> **WHAT YOU SHOULD DO**
Each entry must be restated exactly as it appears.

> **THE RECORDS**
╔══

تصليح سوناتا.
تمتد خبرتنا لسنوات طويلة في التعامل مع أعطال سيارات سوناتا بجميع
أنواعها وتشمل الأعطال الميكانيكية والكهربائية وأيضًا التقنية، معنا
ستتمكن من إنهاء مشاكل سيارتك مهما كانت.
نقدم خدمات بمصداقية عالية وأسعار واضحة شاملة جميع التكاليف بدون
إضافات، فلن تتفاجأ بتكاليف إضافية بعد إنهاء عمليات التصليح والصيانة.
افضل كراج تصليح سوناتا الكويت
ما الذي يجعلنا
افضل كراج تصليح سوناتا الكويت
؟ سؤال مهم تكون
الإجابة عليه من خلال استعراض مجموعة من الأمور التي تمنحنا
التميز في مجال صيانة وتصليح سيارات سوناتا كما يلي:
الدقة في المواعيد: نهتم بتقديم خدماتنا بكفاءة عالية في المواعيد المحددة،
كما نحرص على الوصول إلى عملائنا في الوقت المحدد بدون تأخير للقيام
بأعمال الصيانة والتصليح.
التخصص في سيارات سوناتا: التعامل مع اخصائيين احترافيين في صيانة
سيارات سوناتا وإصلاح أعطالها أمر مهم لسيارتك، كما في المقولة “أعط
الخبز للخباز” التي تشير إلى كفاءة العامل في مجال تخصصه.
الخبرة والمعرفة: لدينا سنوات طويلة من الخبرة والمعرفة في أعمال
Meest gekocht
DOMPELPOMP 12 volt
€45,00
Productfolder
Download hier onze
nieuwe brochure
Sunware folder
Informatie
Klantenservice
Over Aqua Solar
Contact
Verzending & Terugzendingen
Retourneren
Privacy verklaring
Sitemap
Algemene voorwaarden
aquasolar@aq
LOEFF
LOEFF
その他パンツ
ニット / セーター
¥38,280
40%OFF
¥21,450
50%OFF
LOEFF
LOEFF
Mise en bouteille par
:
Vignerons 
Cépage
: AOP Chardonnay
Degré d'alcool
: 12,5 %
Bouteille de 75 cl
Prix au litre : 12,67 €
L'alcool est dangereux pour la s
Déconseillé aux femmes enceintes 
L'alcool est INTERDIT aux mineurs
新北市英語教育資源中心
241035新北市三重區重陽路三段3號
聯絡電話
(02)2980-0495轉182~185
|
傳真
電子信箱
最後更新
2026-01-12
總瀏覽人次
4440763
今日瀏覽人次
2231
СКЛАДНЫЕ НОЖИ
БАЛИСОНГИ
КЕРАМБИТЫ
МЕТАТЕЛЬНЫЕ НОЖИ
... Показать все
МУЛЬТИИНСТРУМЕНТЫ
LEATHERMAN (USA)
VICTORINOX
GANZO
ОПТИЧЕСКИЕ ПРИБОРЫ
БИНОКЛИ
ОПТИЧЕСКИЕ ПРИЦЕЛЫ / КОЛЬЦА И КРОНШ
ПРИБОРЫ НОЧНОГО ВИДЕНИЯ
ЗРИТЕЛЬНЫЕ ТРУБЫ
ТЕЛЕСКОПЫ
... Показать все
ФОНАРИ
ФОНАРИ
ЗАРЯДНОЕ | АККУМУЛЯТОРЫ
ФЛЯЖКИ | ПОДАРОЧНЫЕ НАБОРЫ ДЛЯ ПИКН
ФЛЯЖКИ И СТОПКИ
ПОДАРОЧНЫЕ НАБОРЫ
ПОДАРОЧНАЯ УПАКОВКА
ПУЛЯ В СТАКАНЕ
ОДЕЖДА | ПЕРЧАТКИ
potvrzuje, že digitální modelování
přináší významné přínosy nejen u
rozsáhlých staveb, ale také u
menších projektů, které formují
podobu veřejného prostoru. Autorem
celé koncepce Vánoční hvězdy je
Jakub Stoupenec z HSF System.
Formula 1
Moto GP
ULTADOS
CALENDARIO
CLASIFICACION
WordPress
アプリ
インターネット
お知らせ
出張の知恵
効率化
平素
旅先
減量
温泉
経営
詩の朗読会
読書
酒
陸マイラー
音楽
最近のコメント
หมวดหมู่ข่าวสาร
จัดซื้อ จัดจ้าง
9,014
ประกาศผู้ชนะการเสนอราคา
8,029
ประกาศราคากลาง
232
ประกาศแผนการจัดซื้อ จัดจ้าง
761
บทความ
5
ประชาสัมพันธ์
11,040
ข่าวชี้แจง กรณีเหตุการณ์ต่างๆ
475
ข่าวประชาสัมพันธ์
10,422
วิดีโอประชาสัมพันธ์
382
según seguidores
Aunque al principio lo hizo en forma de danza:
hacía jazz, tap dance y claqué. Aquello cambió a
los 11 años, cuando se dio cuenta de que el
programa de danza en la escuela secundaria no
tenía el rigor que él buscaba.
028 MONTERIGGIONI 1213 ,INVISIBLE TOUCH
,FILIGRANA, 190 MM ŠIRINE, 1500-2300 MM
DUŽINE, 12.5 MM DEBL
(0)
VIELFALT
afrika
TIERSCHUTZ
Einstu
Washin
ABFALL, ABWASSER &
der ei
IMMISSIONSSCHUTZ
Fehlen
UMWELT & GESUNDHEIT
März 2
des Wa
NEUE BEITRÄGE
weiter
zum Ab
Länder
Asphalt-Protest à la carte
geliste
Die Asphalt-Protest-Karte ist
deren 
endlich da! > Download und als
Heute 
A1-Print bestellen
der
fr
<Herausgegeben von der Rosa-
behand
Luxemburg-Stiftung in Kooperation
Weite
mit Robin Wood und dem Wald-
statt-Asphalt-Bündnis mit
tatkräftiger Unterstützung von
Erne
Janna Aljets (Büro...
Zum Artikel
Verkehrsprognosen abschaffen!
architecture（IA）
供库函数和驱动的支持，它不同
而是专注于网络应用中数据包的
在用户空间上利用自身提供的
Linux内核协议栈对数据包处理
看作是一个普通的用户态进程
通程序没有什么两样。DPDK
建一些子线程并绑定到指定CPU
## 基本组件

╚══

> **WRITTEN ANSWER**
تصليح سوناتا.
تمتد خبرتنا لسنوات طويلة في التعامل مع أعطال سيارات سوناتا بجميع
أنواعها وتشمل الأعطال الميكانيكية والكهربائية وأيضًا التقنية، معنا
ستتمكن من إنهاء مشاكل سيارتك مهما كانت.
نقدم خدمات بمصداقية عالية وأسعار واضحة شاملة جميع التكاليف بدون
إضافات، فلن تتفاجأ بتكاليف إضافية بعد إنهاء عمليات التصليح والصيانة.
افضل كراج تصليح سوناتا الكويت
ما الذي يجعلنا
افضل كراج تصليح سوناتا الكويت
؟ سؤال مهم تكون
الإجابة عليه من خلال استعراض مجموعة من الأمور التي تمنحنا
التميز في مجال صيانة وتصليح سيارات سوناتا كما يلي:
الدقة في المواعيد: نهتم بتقديم خدماتنا بكفاءة عالية في المواعيد المحددة،
كما نحرص على الوصول إلى عملائنا في الوقت المحدد بدون تأخير للقيام
بأعمال الصيانة والتصليح.
التخصص في سيارات سوناتا: التعامل مع اخصائيين احترافيين في صيانة
سيارات سوناتا وإصلاح أعطالها أمر مهم لسيارتك، كما في المقولة “أعط
الخبز للخباز” التي تشير إلى كفاءة العامل في مجال تخصصه.
الخبرة والمعرفة: لدينا سنوات طويلة من الخبرة والمعرفة في أعمال
Meest gekocht
DOMPELPOMP 12 volt
€45,00
Productfolder
Download hier onze
nieuwe brochure
Sunware folder
Informatie
Klantenservice
Over Aqua Solar
Contact
Verzending & Terugzendingen
Retourneren
Privacy verklaring
Sitemap
Algemene voorwaarden
aquasolar@aq
LOEFF
LOEFF
その他パンツ
ニット / セーター
¥38,280
40%OFF
¥21,450
50%OFF
LOEFF
LOEFF
Mise en bouteille par
:
Vignerons 
Cépage
: AOP Chardonnay
Degré d'alcool
: 12,5 %
Bouteille de 75 cl
Prix au litre : 12,67 €
L'alcool est dangereux pour la s
Déconseillé aux femmes enceintes 
L'alcool est INTERDIT aux mineurs
新北市英語教育資源中心
241035新北市三重區重陽路三段3號
聯絡電話
(02)2980-0495轉182~185
|
傳真
電子信箱
最後更新
2026-01-12
總瀏覽人次
4440763
今日瀏覽人次
2231
СКЛАДНЫЕ НОЖИ
БАЛИСОНГИ
КЕРАМБИТЫ
МЕТАТЕЛЬНЫЕ НОЖИ
... Показать все
МУЛЬТИИНСТРУМЕНТЫ
LEATHERMAN (USA)
VICTORINOX
GANZO
ОПТИЧЕСКИЕ ПРИБОРЫ
БИНОКЛИ
ОПТИЧЕСКИЕ ПРИЦЕЛЫ / КОЛЬЦА И КРОНШ
ПРИБОРЫ НОЧНОГО ВИДЕНИЯ
ЗРИТЕЛЬНЫЕ ТРУБЫ
ТЕЛЕСКОПЫ
... Показать все
ФОНАРИ
ФОНАРИ
ЗАРЯДНОЕ | АККУМУЛЯТОРЫ
ФЛЯЖКИ | ПОДАРОЧНЫЕ НАБОРЫ ДЛЯ ПИКН
ФЛЯЖКИ И СТОПКИ
ПОДАРОЧНЫЕ НАБОРЫ
ПОДАРОЧНАЯ УПАКОВКА
ПУЛЯ В СТАКАНЕ
ОДЕЖДА | ПЕРЧАТКИ
potvrzuje, že digitální modelování
přináší významné přínosy nejen u
rozsáhlých staveb, ale také u
menších projektů, které formují
podobu veřejného prostoru. Autorem
celé koncepce Vánoční hvězdy je
Jakub Stoupenec z HSF System.
Formula 1
Moto GP
ULTADOS
CALENDARIO
CLASIFICACION
WordPress
アプリ
インターネット
お知らせ
出張の知恵
効率化
平素
旅先
減量
温泉
経営
詩の朗読会
読書
酒
陸マイラー
音楽
最近のコメント
หมวดหมู่ข่าวสาร
จัดซื้อ จัดจ้าง
9,014
ประกาศผู้ชนะการเสนอราคา
8,029
ประกาศราคากลาง
232
ประกาศแผนการจัดซื้อ จัดจ้าง
761
บทความ
5
ประชาสัมพันธ์
11,040
ข่าวชี้แจง กรณีเหตุการณ์ต่างๆ
475
ข่าวประชาสัมพันธ์
10,422
วิดีโอประชาสัมพันธ์
382
según seguidores
Aunque al principio lo hizo en forma de danza:
hacía jazz, tap dance y claqué. Aquello cambió a
los 11 años, cuando se dio cuenta de que el
programa de danza en la escuela secundaria no
tenía el rigor que él buscaba.
028 MONTERIGGIONI 1213 ,INVISIBLE TOUCH
,FILIGRANA, 190 MM ŠIRINE, 1500-2300 MM
DUŽINE, 12.5 MM DEBL
(0)
VIELFALT
afrika
TIERSCHUTZ
Einstu
Washin
ABFALL, ABWASSER &
der ei
IMMISSIONSSCHUTZ
Fehlen
UMWELT & GESUNDHEIT
März 2
des Wa
NEUE BEITRÄGE
weiter
zum Ab
Länder
Asphalt-Protest à la carte
geliste
Die Asphalt-Protest-Karte ist
deren 
endlich da! > Download und als
Heute 
A1-Print bestellen
der
fr
<Herausgegeben von der Rosa-
behand
Luxemburg-Stiftung in Kooperation
Weite
mit Robin Wood und dem Wald-
statt-Asphalt-Bündnis mit
tatkräftiger Unterstützung von
Erne
Janna Aljets (Büro...
Zum Artikel
Verkehrsprognosen abschaffen!
architecture（IA）
供库函数和驱动的支持，它不同
而是专注于网络应用中数据包的
在用户空间上利用自身提供的
Linux内核协议栈对数据包处理
看作是一个普通的用户态进程
通程序没有什么两样。DPDK
建一些子线程并绑定到指定CPU
## 基本组件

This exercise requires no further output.